(Extracted page text data)
- - -

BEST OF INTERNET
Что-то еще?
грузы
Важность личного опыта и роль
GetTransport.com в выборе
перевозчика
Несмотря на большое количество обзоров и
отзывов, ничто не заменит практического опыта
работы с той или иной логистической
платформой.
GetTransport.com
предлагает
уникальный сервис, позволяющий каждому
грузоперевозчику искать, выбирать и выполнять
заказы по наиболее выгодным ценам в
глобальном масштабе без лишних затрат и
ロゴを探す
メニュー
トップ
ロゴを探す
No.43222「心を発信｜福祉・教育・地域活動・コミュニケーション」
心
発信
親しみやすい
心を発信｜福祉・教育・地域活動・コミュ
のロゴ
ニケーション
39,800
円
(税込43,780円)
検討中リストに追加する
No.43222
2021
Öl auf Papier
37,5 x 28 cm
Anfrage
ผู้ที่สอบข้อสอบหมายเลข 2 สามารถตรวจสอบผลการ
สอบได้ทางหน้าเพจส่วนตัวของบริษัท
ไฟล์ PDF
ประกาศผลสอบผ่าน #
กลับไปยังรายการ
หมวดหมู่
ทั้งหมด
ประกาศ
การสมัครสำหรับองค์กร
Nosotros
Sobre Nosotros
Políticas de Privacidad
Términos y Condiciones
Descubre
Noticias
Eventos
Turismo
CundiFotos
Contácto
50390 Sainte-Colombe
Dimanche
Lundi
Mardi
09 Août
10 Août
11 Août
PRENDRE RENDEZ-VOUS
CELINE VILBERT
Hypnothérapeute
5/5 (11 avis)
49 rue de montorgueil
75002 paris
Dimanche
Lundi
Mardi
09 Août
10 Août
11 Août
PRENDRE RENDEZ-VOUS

- - -

● **REQUIREMENT**:
Copy every line of the records word for word.

● **THE ANSWER**:
BEST OF INTERNET
Что-то еще?
грузы
Важность личного опыта и роль
GetTransport.com в выборе
перевозчика
Несмотря на большое количество обзоров и
отзывов, ничто не заменит практического опыта
работы с той или иной логистической
платформой.
GetTransport.com
предлагает
уникальный сервис, позволяющий каждому
грузоперевозчику искать, выбирать и выполнять
заказы по наиболее выгодным ценам в
глобальном масштабе без лишних затрат и
ロゴを探す
メニュー
トップ
ロゴを探す
No.43222「心を発信｜福祉・教育・地域活動・コミュニケーション」
心
発信
親しみやすい
心を発信｜福祉・教育・地域活動・コミュ
のロゴ
ニケーション
39,800
円
(税込43,780円)
検討中リストに追加する
No.43222
2021
Öl auf Papier
37,5 x 28 cm
Anfrage
ผู้ที่สอบข้อสอบหมายเลข 2 สามารถตรวจสอบผลการ
สอบได้ทางหน้าเพจส่วนตัวของบริษัท
ไฟล์ PDF
ประกาศผลสอบผ่าน #
กลับไปยังรายการ
หมวดหมู่
ทั้งหมด
ประกาศ
การสมัครสำหรับองค์กร
Nosotros
Sobre Nosotros
Políticas de Privacidad
Términos y Condiciones
Descubre
Noticias
Eventos
Turismo
CundiFotos
Contácto
50390 Sainte-Colombe
Dimanche
Lundi
Mardi
09 Août
10 Août
11 Août
PRENDRE RENDEZ-VOUS
CELINE VILBERT
Hypnothérapeute
5/5 (11 avis)
49 rue de montorgueil
75002 paris
Dimanche
Lundi
Mardi
09 Août
10 Août
11 Août
PRENDRE RENDEZ-VOUS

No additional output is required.